We look at trends in the quality of end of life care.

Qualitywatch

Indicator

Last updated: 20/10/2023

Background

High-quality end of life care is important to ensure people approaching the end of life, and their family and carers, have access to appropriate treatment and support during a vulnerable and difficult time in their lives. Principles of good end of life care include care personalised to the preferences of the individual, effective mechanisms in place for pain and symptom control, co-ordination between different services, and support available for carers/family. The NHS Long Term Plan includes a commitment to roll out personalised care planning for everyone identified as being in their last year of life and make access to end of life care equitable.

Here, we look at the proportion of patients who experience three or more emergency admissions in the last three months and the last year of life. Frequent hospital admissions are indicative of poor care planning and poor quality of end of life care. We also look at the proportion of deaths that occur in a person’s usual place of residence and at a hospital, as survey data suggests that the majority of people would prefer to die at home, with few wishing to die in hospital. More information on the quality of care received by those who died at home during the Covid-19 pandemic can be found in this report.


Between 2009 and 2021, the proportion of people with three or more emergency admissions in the last three months of life increased slightly from 5.6% to 7.1%. Similarly, there was an increase in the proportion of people with three or more emergency admissions in the last year of life, from 21% in 2009 to 25% in 2018 (data not published for 2019 onwards).

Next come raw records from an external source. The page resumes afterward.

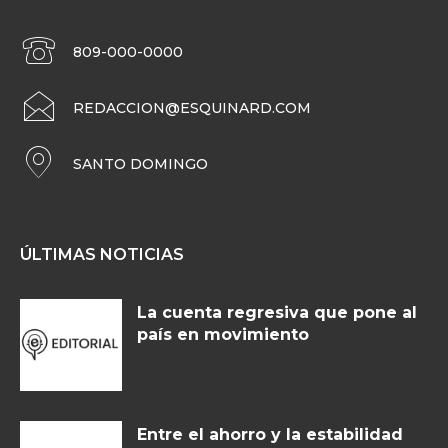
809-000-0000
REDACCION@ESQUINARD.COM
SANTO DOMINGO
ÚLTIMAS NOTICIAS
La cuenta regresiva que pone al
país en movimiento
Entre el ahorro y la estabilidad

Despite the NHS Long Term Plan ambition to deliver personalised care planning for everyone identified as being in their last year of life to reduce avoidable emergency admissions, this trend has increased over the last decade.


The proportion of people dying in hospital or at their usual place of residence show opposite patterns over time. The proportion of people dying at their usual place of residence (home, care home or religious establishment) has increased over time, from 35% in 2004 to 50% in 2022. The proportion of deaths occurring at hospitals decreased from 51% in 2011 (data for previous years is unavailable) to 44% in 2021.

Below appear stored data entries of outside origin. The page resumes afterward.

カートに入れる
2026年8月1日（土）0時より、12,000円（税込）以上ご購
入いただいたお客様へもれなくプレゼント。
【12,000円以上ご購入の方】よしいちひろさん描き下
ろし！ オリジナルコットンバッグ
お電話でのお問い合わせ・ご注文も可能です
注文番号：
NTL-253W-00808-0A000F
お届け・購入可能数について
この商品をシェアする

Between June and September 2020, during the coronavirus (Covid-19) pandemic, the number of deaths at home was above the average of the previous five years, while deaths in hospitals and care homes fell. This may reflect patient choice to die at home during the pandemic, when hospital and care home visiting was restricted. It could also indicate that people were deterred from seeking medical help or avoided being admitted to a care home due to concerns about catching Covid-19. Concerns over Covid-19 may have reinforced patients’ preference to die at home, as opposed to in a hospital, a finding based on survey data recorded prior to the pandemic.

About this data

Emergency admissions at the end of life

This indicator uses data from Public Health England. The numerator is the number of people with three or more emergency admissions in the last three months or year of life, taken from Hospital Episode Statistics (HES) with linked Office for National Statistics (ONS) mortality data. The denominator is the total number of deaths, excluding neonatal deaths. Figures are for deaths of people resident in England, and are based on deaths registered rather than deaths occurring each year.

Place of death

This indicator uses data from the National End of Life Care Intelligence Network, which is now part of Public Health England. It uses the percentage of deaths in usual place of residence as a proxy for the quality of end of life care.

The place of death indicator is a percentage calculated as: deaths at usual residence or those at hospitals/all deaths*100. Usual residence is defined as: home, care homes (local authority and non-local authority) and religious establishments. Deaths in usual residence exclude all deaths from external causes, defined by International Classification of Diseases Tenth Revision (ICD-10 codes V01-Y89 and U50.9) and exclude neonatal deaths. Deaths in hospital are based on deaths from all causes. Note that due to this difference in classification, the proportion of deaths in usual residence is based on a smaller value of total deaths (smaller denominator) than deaths in hospital. Figures are based on deaths registered, rather than deaths occurring in each year, and are based on the latest boundary and establishment type information. The figures are updated every quarter and published as rolling annual death registrations.